BEGIN

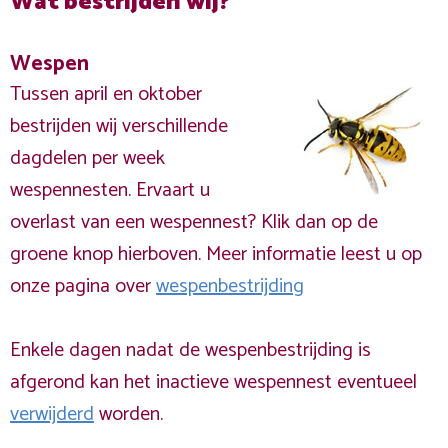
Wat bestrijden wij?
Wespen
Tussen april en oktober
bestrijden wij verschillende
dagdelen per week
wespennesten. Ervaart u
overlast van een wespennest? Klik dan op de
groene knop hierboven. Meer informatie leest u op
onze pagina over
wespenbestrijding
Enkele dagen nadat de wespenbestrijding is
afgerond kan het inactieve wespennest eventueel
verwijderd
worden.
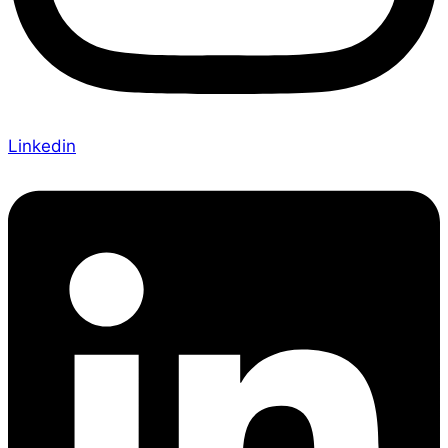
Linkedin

END
BEGIN

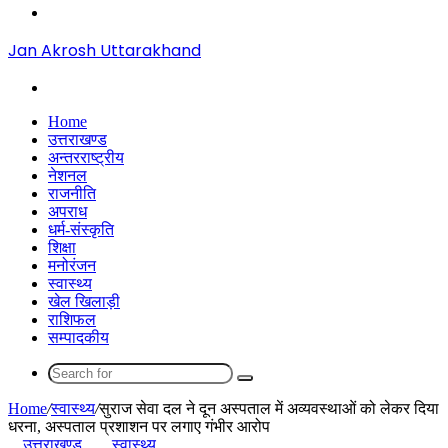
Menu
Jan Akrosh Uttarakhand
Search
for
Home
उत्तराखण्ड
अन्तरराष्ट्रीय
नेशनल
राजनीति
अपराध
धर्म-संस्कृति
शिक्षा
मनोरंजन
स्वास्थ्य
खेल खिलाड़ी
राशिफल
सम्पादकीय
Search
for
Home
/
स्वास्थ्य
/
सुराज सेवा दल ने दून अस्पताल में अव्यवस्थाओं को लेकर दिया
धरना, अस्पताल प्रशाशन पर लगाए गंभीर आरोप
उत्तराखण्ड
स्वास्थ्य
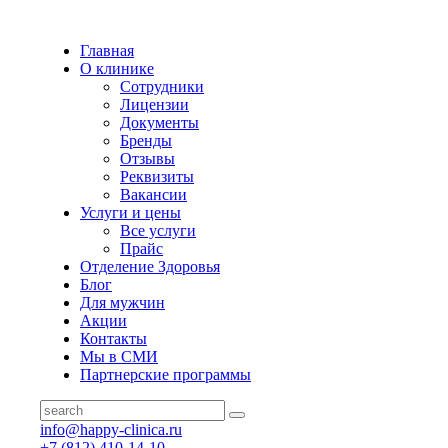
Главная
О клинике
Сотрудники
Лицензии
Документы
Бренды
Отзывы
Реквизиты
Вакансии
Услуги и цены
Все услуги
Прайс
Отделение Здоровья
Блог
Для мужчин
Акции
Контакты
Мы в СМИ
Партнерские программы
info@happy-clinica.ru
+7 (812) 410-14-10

END

* _Aim of the exercise_: Each line holding the string "bestrijden" counts once. Work out the number of such lines in the data and give only that.

* _Solved exercise_: 2